═══ TASK INPUTS ═══

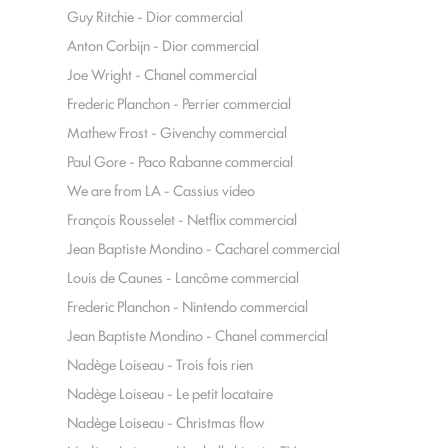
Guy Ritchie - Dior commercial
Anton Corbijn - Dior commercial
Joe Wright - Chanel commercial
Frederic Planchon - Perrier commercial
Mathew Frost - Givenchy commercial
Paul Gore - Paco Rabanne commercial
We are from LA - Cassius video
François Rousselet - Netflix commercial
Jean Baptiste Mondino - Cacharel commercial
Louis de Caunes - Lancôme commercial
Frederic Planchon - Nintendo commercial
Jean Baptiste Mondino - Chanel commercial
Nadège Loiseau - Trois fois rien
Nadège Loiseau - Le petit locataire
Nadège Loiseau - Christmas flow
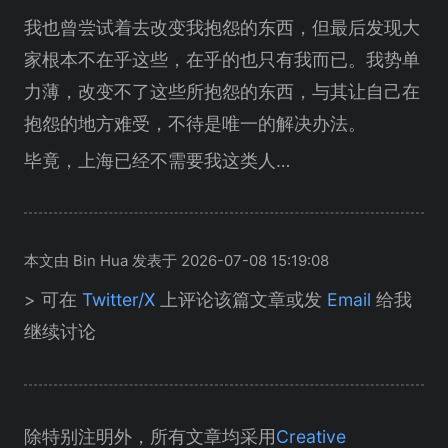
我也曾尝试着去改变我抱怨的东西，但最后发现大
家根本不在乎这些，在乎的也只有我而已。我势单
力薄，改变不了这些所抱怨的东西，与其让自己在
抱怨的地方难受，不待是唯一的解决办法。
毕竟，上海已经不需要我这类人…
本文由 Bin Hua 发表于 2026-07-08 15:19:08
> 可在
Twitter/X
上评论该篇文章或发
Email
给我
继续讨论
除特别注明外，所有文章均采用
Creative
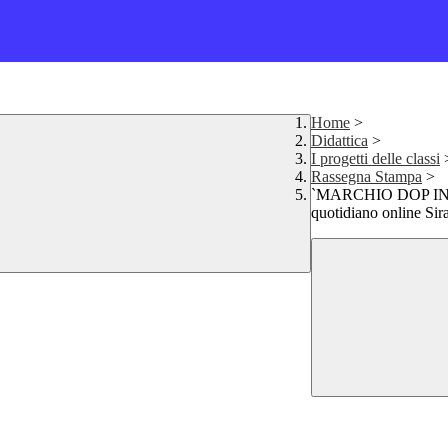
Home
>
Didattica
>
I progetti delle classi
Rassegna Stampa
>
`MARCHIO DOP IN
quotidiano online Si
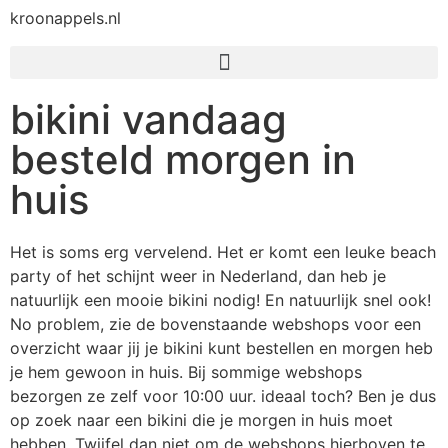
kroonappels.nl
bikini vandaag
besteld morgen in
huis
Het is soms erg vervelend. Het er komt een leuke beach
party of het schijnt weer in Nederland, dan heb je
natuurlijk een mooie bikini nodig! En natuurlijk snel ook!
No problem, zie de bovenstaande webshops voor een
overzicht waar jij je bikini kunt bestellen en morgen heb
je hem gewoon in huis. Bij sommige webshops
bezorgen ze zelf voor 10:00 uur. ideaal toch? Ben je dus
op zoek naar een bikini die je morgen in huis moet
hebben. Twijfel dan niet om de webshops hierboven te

═══

**EXERCISE GOAL**
Both the line above containing "Joe Wright - Chanel commercial" and the line containing "抱怨的地方难受，不待是唯一的解决办法。" belong in the copy, along with every line between them; print these exactly and omit the pictures.

**EXPECTED OUTPUT**
Joe Wright - Chanel commercial
Frederic Planchon - Perrier commercial
Mathew Frost - Givenchy commercial
Paul Gore - Paco Rabanne commercial
We are from LA - Cassius video
François Rousselet - Netflix commercial
Jean Baptiste Mondino - Cacharel commercial
Louis de Caunes - Lancôme commercial
Frederic Planchon - Nintendo commercial
Jean Baptiste Mondino - Chanel commercial
Nadège Loiseau - Trois fois rien
Nadège Loiseau - Le petit locataire
Nadège Loiseau - Christmas flow
我也曾尝试着去改变我抱怨的东西，但最后发现大
家根本不在乎这些，在乎的也只有我而已。我势单
力薄，改变不了这些所抱怨的东西，与其让自己在
抱怨的地方难受，不待是唯一的解决办法。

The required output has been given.